La ricchezza del patrono è un fattore critico e gli oggetti funzionali per l’uso quotidiano (bacini per il lavaggio, cassapanche per riporre, candelieri per l’illuminazione, tappeti per la copertura) possono differire in modo significativo a seconda che siano fatti per un re, un commerciante o un contadino. La qualità di un’opera d’arte è egualmente legata al suo creatore, e mentre la maggior parte dell’arte islamica è anonima, un certo numero di maestri artisti hanno firmato le loro opere, desiderando essere accreditati per i loro successi e in effetti rimangono ben noti. Infine, la disponibilità di materie prime determina anche l’aspetto di un’opera d’arte islamica. A causa della vasta topografia del mondo islamico (deserti, montagne, tropici), si possono identificare forti caratteristiche regionali. Gli edifici in mattoni rivestiti con piastrelle di ceramica sono comuni in Iran e in Asia centrale,

Anche l’origine regionale e, per estensione, linguistica, di un’opera d’arte ne determina l’aspetto. Studiosi e musei spesso decostruiscono il termine generico “arte islamica” in sottocampi come le terre arabe, il mondo persiano, il subcontinente indiano e altre regioni o per dinastia. La presentazione dell’arte islamica nei musei è spesso ulteriormente suddivisa in produzione dinastica (esempio), che si traduce in un’enfasi sulla produzione cortese e sul patrocinio di altissima qualità (esempio).

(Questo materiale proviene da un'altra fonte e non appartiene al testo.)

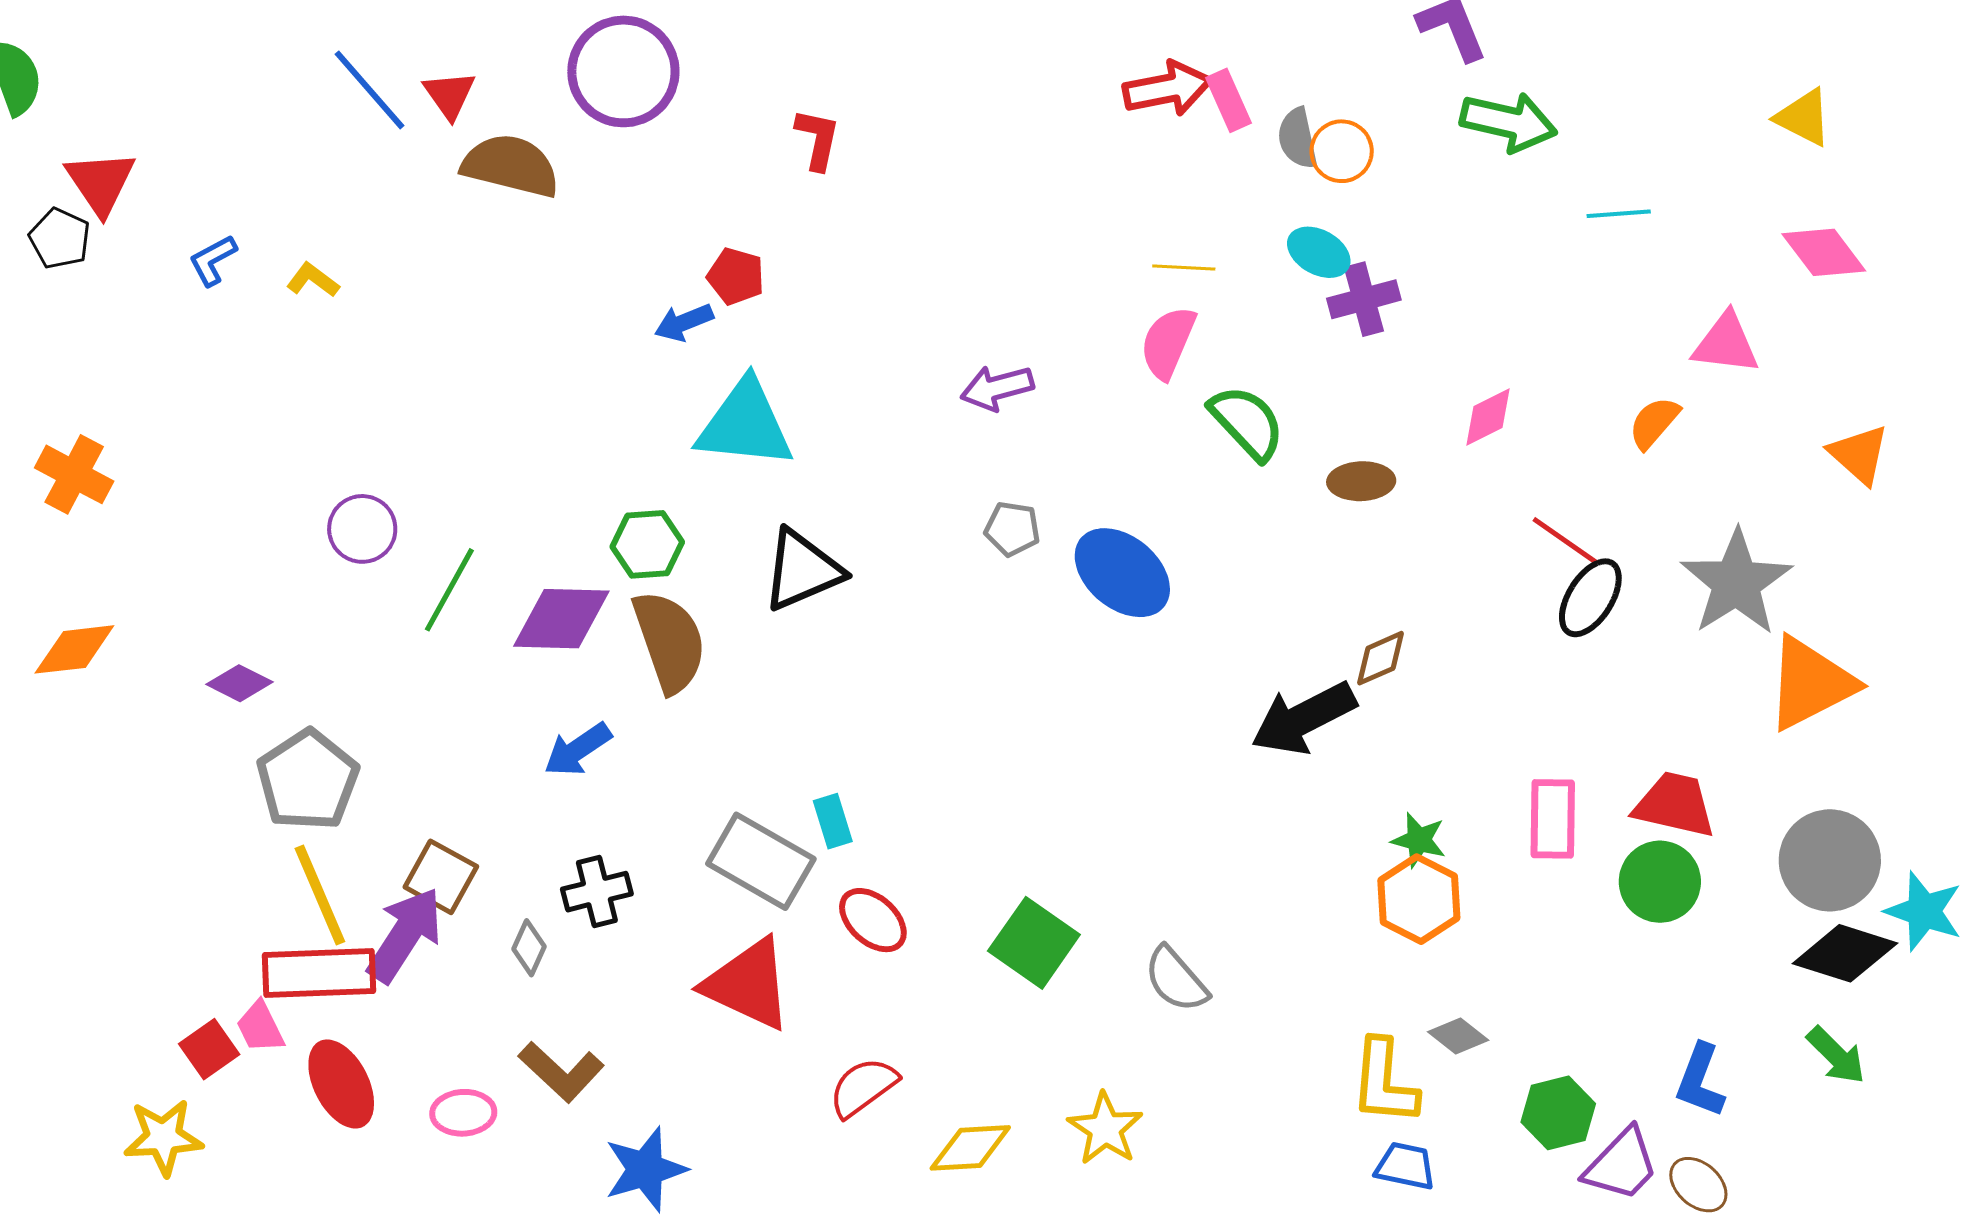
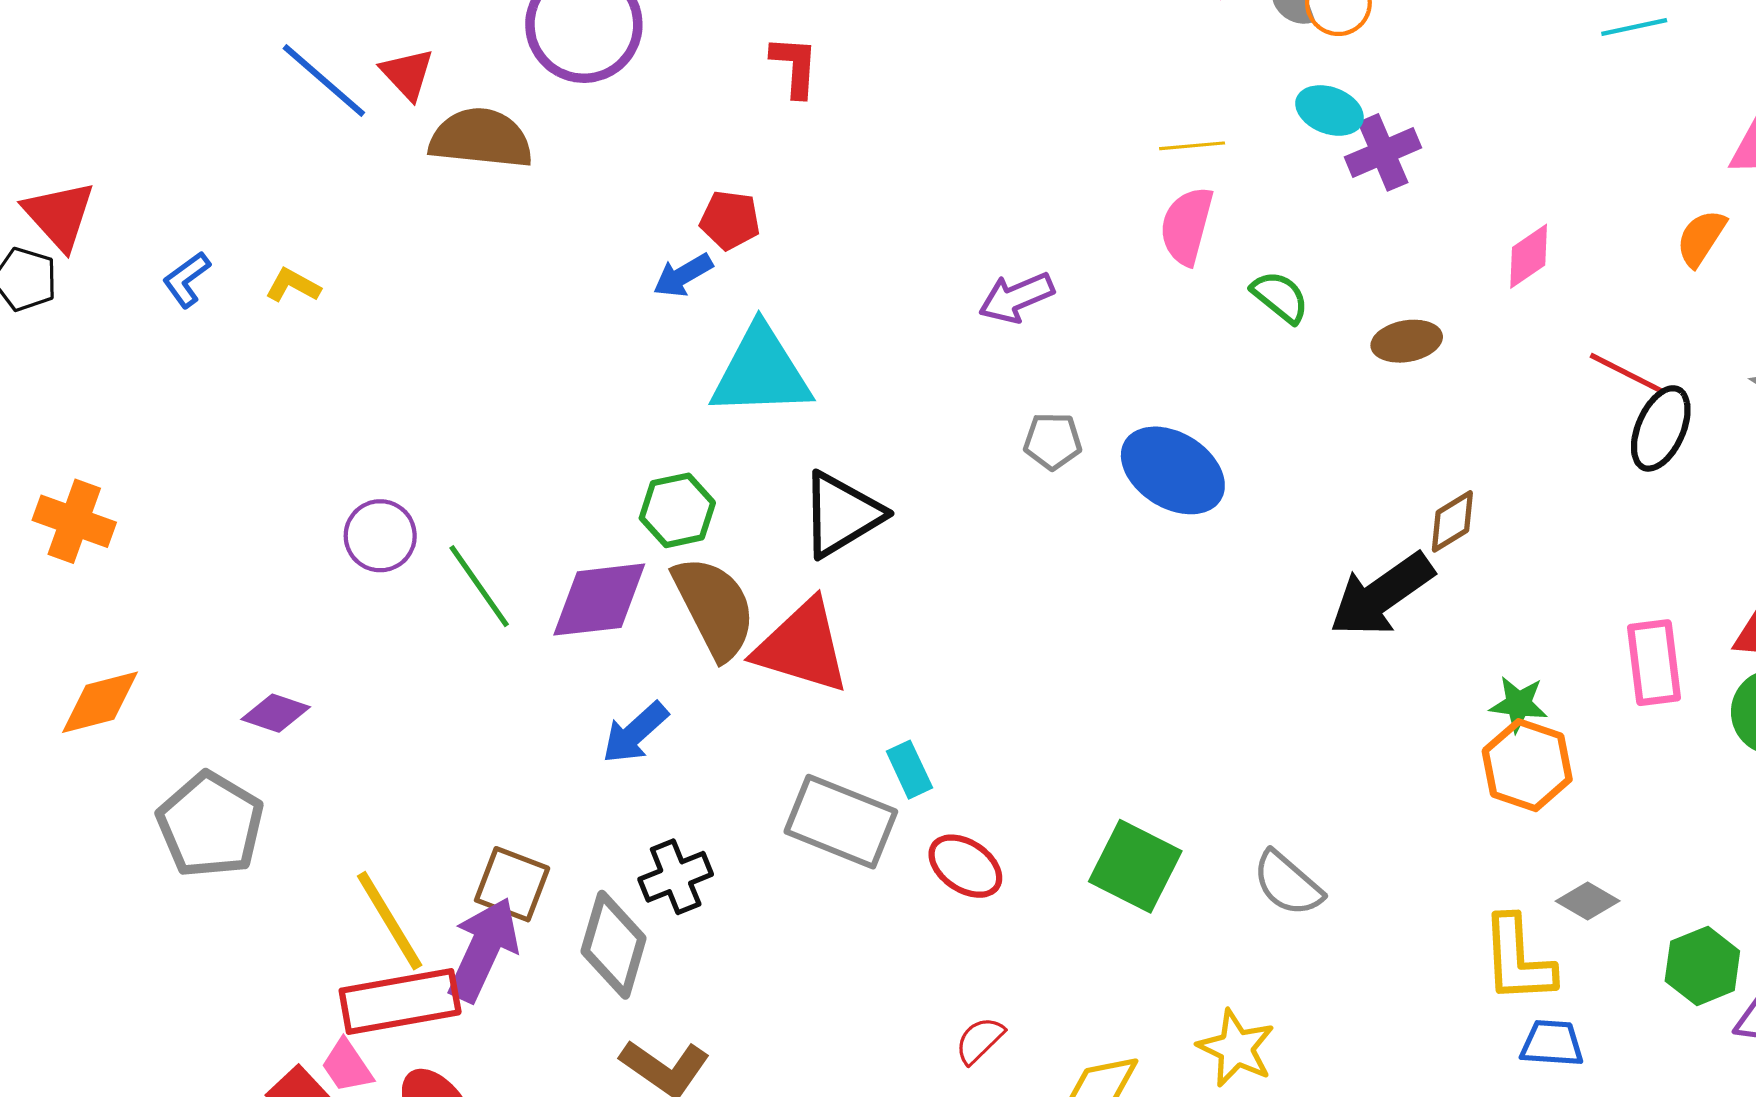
green semicircle: (1247, 422) -> (1280, 297), size x0.7
green line: (449, 590) -> (479, 586), turned -56
gray pentagon: (308, 780) -> (210, 825), moved
gray diamond: (529, 948) -> (614, 945), size x1.8
red triangle: (748, 984) -> (802, 647), moved
red semicircle: (863, 1087) -> (980, 1040), size x0.7

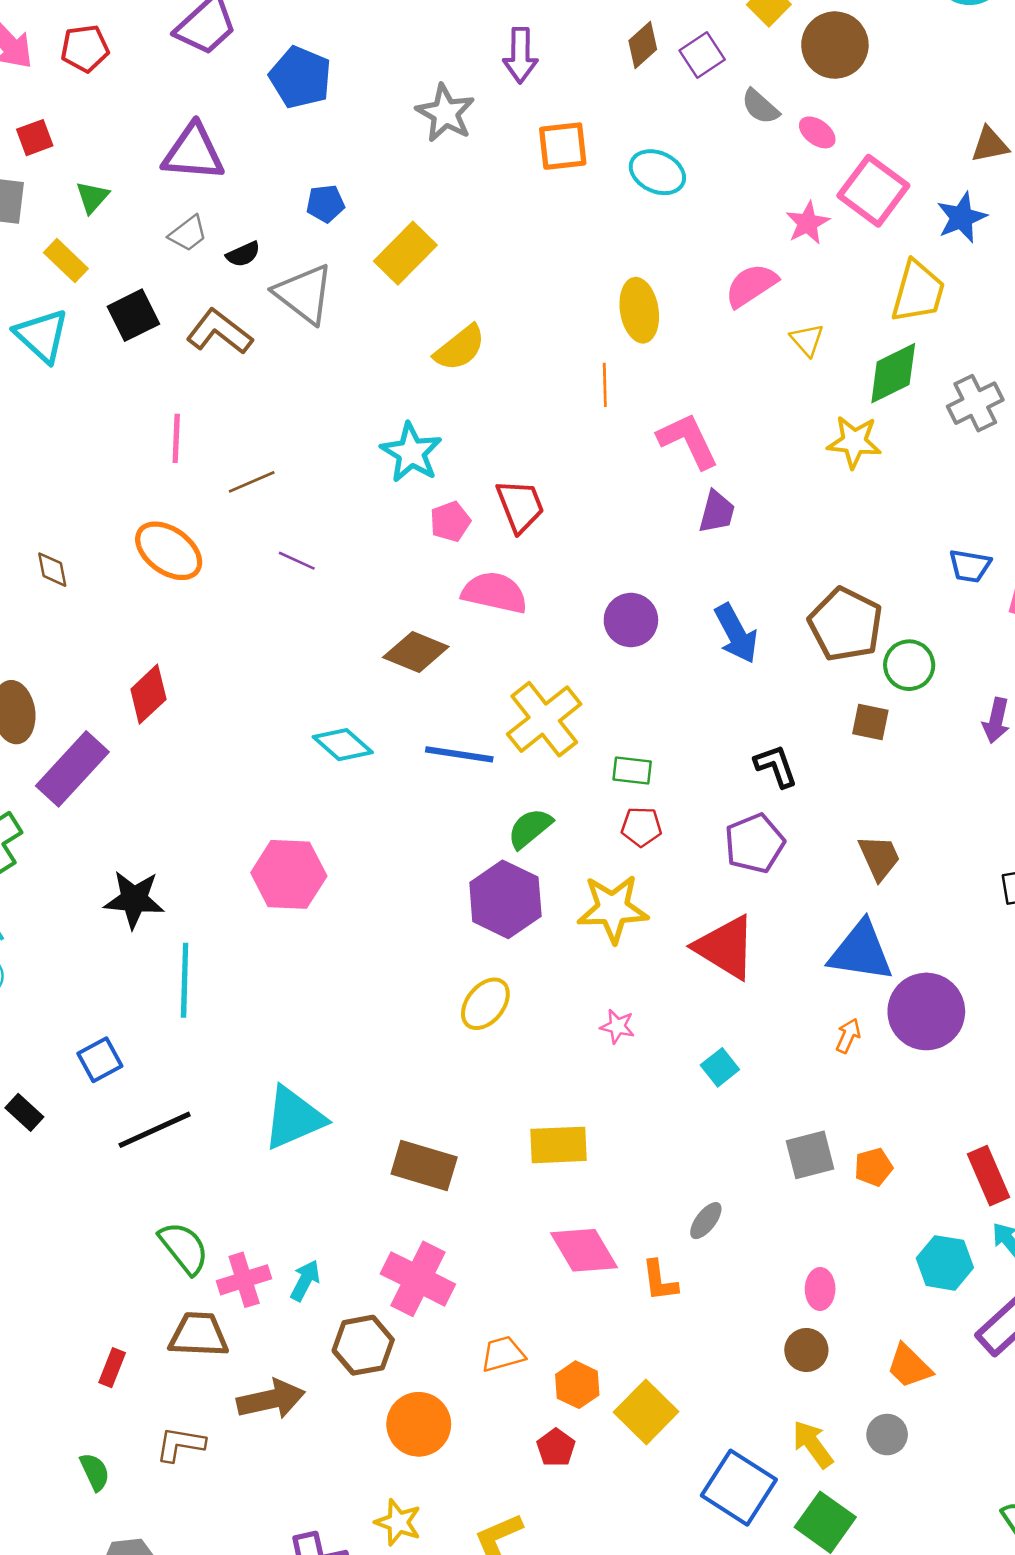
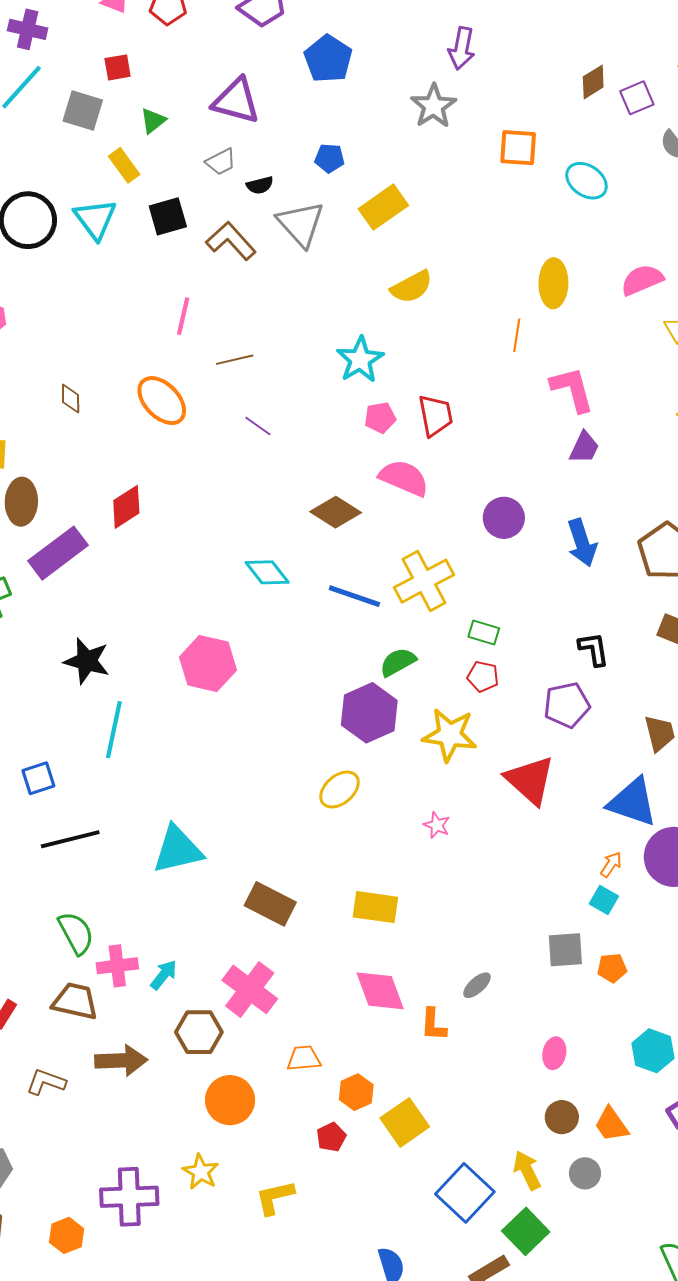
purple arrow: (520, 55) -> (462, 48), moved
cyan square: (720, 1067) -> (604, 900), moved, turned -32
brown circle: (806, 1350) -> (562, 1117), moved

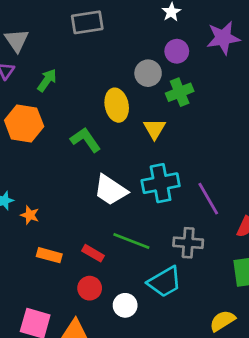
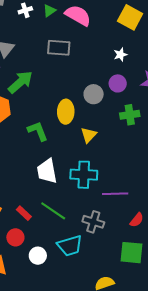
green arrow: (47, 80) -> (20, 82), size x1.5
green cross: (180, 92) -> (130, 115), moved
white trapezoid: (111, 190) -> (47, 171), turned 32
purple line: (208, 199) -> (115, 194), turned -75

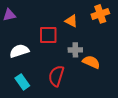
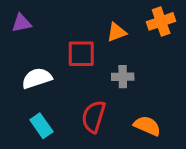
orange triangle: (71, 21) -> (117, 32), turned -48
orange semicircle: (91, 62) -> (147, 126), moved

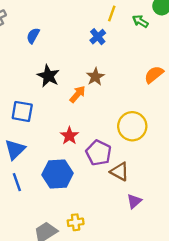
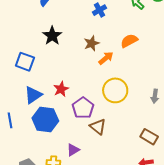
orange semicircle: (154, 74) -> (129, 41), moved
orange arrow: (78, 94) -> (106, 58), moved
blue triangle: (15, 149) -> (33, 95), moved
purple triangle: (134, 201) -> (73, 150), moved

Stato del campo. Il campo della storia dell’arte islamica sta attualmente vivendo un periodo di autoriflessione e revisione. Pubblicamente, questo è più evidente in una serie di importanti reinstallazione museali (Metropolitan Museum of Art, Louvre, Brooklyn Museum, David Collection) che sono emerse nell’ultimo decennio e alcune delle quali sono ancora in corso. Di interesse centrale è la validità della frase “Arte islamica” per descrivere la cultura visiva in questione. Alcuni curatori e studiosi hanno respinto questa designazione religiosa a favore della specificità regionale (si consideri il nuovo nome delle gallerie al Metropolitan Museum of Art) e hanno criticato le sue origini monolitiche, eurocentriche e basate sulla religione. In effetti, sebbene alcuni esempi di arte e architettura islamica siano stati fatti per scopi religiosi (un Corano per recitazione in una moschea), altri servivano a bisogni secolari (una finestra per decorare una casa). Inoltre, ci sono molti esempi di opere non musulmane che creano opere d’arte classificate come opere “islamiche” o addirittura “islamiche” create per i clienti non musulmani. Queste realtà riconosciute, alcuni studiosi e istituzioni hanno optato per sottolineare la componente islamica dell ‘”arte islamica” (si consideri il nome delle rinnovate gallerie del Louvre, “Arts of Islam”, riaperto nell’autunno del 2012).

La collezione della Doris Duke Foundation for Islamic Art (DDFIA) e la sua presentazione a Shangri La, hanno molto da contribuire a questi dialoghi globali in corso. In un momento in cui la designazione “arte islamica” è oggetto di accesi dibattiti, la collezione DDFIA mette alla prova le tassonomie esistenti (artefatto etnografico contro arte; secolare contro religioso; centrale contro periferia), stimolando al contempo nuovi modi di pensare, definire e apprezzare la visione cultura.